--- START ---
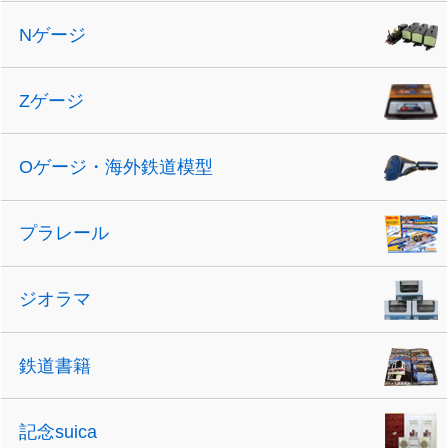
Nゲージ
Zゲージ
Oゲージ・海外鉄道模型
プラレール
ジオラマ
鉄道書籍
記念suica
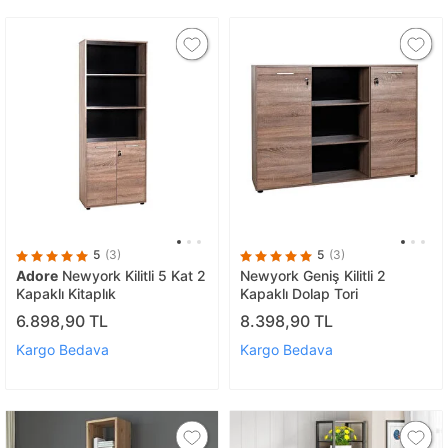
5
(3)
5
(3)
Adore
Newyork Kilitli 5 Kat 2
Newyork Geniş Kilitli 2
Kapaklı Kitaplık
Kapaklı Dolap Tori
6.898,90 TL
8.398,90 TL
Kargo Bedava
Kargo Bedava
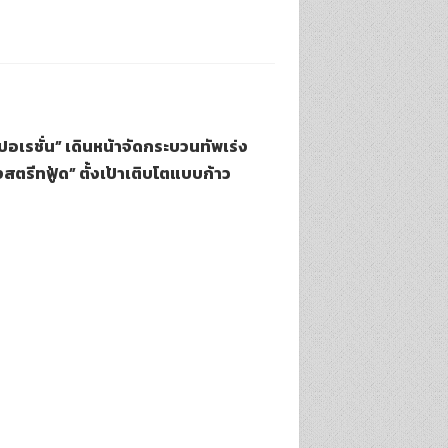
์ปอเรชั่น” เดินหน้าจัดกระบวนทัพเร่ง
สตรีทฟู้ด” ตั้งเป้าเติบโตแบบก้าว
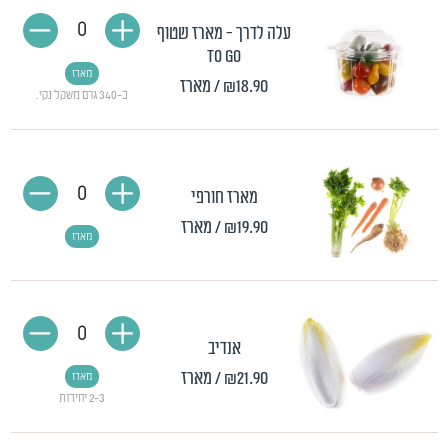
0
עלה לדרך - מארז שטוף
TO GO
מארז
₪18.90
/ מארז
כ-340 גרם משקל נקי.
0
מארז חורפי
₪19.90
/ מארז
מארז
0
אנדיב
₪21.90
/ מארז
מארז
2-3 יחידות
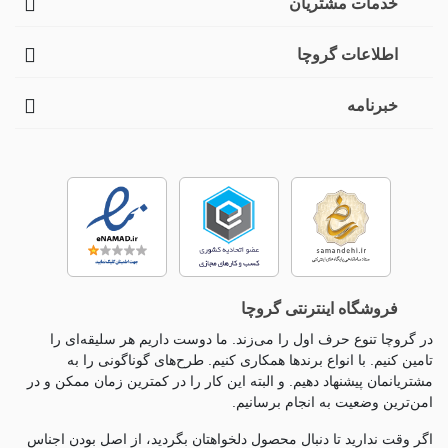
خدمات مشتریان
اطلاعات گروچا
خبرنامه
فروشگاه اینترنتی گروچا
در گروچا تنوع حرف اول را می‌زند. ما دوست داریم هر سلیقه‌ای را
تامین کنیم. با انواع برندها همکاری کنیم. طرح‌های گوناگونی را به
مشتریانمان پیشنهاد دهیم. و البته این کار را در کمترین زمان ممکن و در
امن‌ترین وضعیت به انجام برسانیم.
اگر وقت ندارید تا دنبال محصول دلخواهتان بگردید، از اصل بودن اجناس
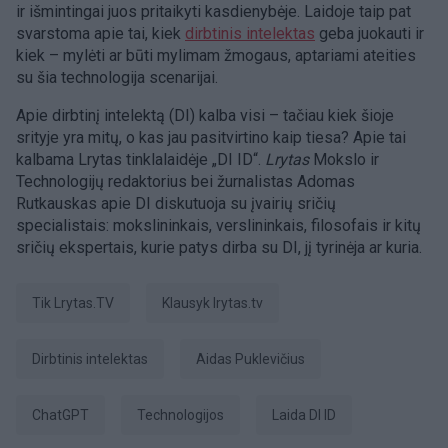
ir išmintingai juos pritaikyti kasdienybėje. Laidoje taip pat
svarstoma apie tai, kiek
dirbtinis intelektas
geba juokauti ir
kiek – mylėti ar būti mylimam žmogaus, aptariami ateities
su šia technologija scenarijai.
Apie dirbtinį intelektą (DI) kalba visi – tačiau kiek šioje
srityje yra mitų, o kas jau pasitvirtino kaip tiesa? Apie tai
kalbama Lrytas tinklalaidėje „DI ID“.
Lrytas
Mokslo ir
Technologijų redaktorius bei žurnalistas Adomas
Rutkauskas apie DI diskutuoja su įvairių sričių
specialistais: mokslininkais, verslininkais, filosofais ir kitų
sričių ekspertais, kurie patys dirba su DI, jį tyrinėja ar kuria.
tik Lrytas.TV
Klausyk lrytas.tv
dirbtinis intelektas
Aidas Puklevičius
ChatGPT
Technologijos
Laida DI ID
--- END ---
* TASK TO COMPLETE
The preceding listing must be repeated exactly, with all images dropped.

* WRITTEN ANSWER
Nゲージ
Zゲージ
Oゲージ・海外鉄道模型
プラレール
ジオラマ
鉄道書籍
記念suica
5
(3)
5
(3)
Adore
Newyork Kilitli 5 Kat 2
Newyork Geniş Kilitli 2
Kapaklı Kitaplık
Kapaklı Dolap Tori
6.898,90 TL
8.398,90 TL
Kargo Bedava
Kargo Bedava
์ปอเรชั่น” เดินหน้าจัดกระบวนทัพเร่ง
สตรีทฟู้ด” ตั้งเป้าเติบโตแบบก้าว
0
עלה לדרך - מארז שטוף
TO GO
מארז
₪18.90
/ מארז
כ-340 גרם משקל נקי.
0
מארז חורפי
₪19.90
/ מארז
מארז
0
אנדיב
₪21.90
/ מארז
מארז
2-3 יחידות
خدمات مشتریان
اطلاعات گروچا
خبرنامه
فروشگاه اینترنتی گروچا
در گروچا تنوع حرف اول را می‌زند. ما دوست داریم هر سلیقه‌ای را
تامین کنیم. با انواع برندها همکاری کنیم. طرح‌های گوناگونی را به
مشتریانمان پیشنهاد دهیم. و البته این کار را در کمترین زمان ممکن و در
امن‌ترین وضعیت به انجام برسانیم.
اگر وقت ندارید تا دنبال محصول دلخواهتان بگردید، از اصل بودن اجناس
ir išmintingai juos pritaikyti kasdienybėje. Laidoje taip pat
svarstoma apie tai, kiek
dirbtinis intelektas
geba juokauti ir
kiek – mylėti ar būti mylimam žmogaus, aptariami ateities
su šia technologija scenarijai.
Apie dirbtinį intelektą (DI) kalba visi – tačiau kiek šioje
srityje yra mitų, o kas jau pasitvirtino kaip tiesa? Apie tai
kalbama Lrytas tinklalaidėje „DI ID“.
Lrytas
Mokslo ir
Technologijų redaktorius bei žurnalistas Adomas
Rutkauskas apie DI diskutuoja su įvairių sričių
specialistais: mokslininkais, verslininkais, filosofais ir kitų
sričių ekspertais, kurie patys dirba su DI, jį tyrinėja ar kuria.
tik Lrytas.TV
Klausyk lrytas.tv
dirbtinis intelektas
Aidas Puklevičius
ChatGPT
Technologijos
Laida DI ID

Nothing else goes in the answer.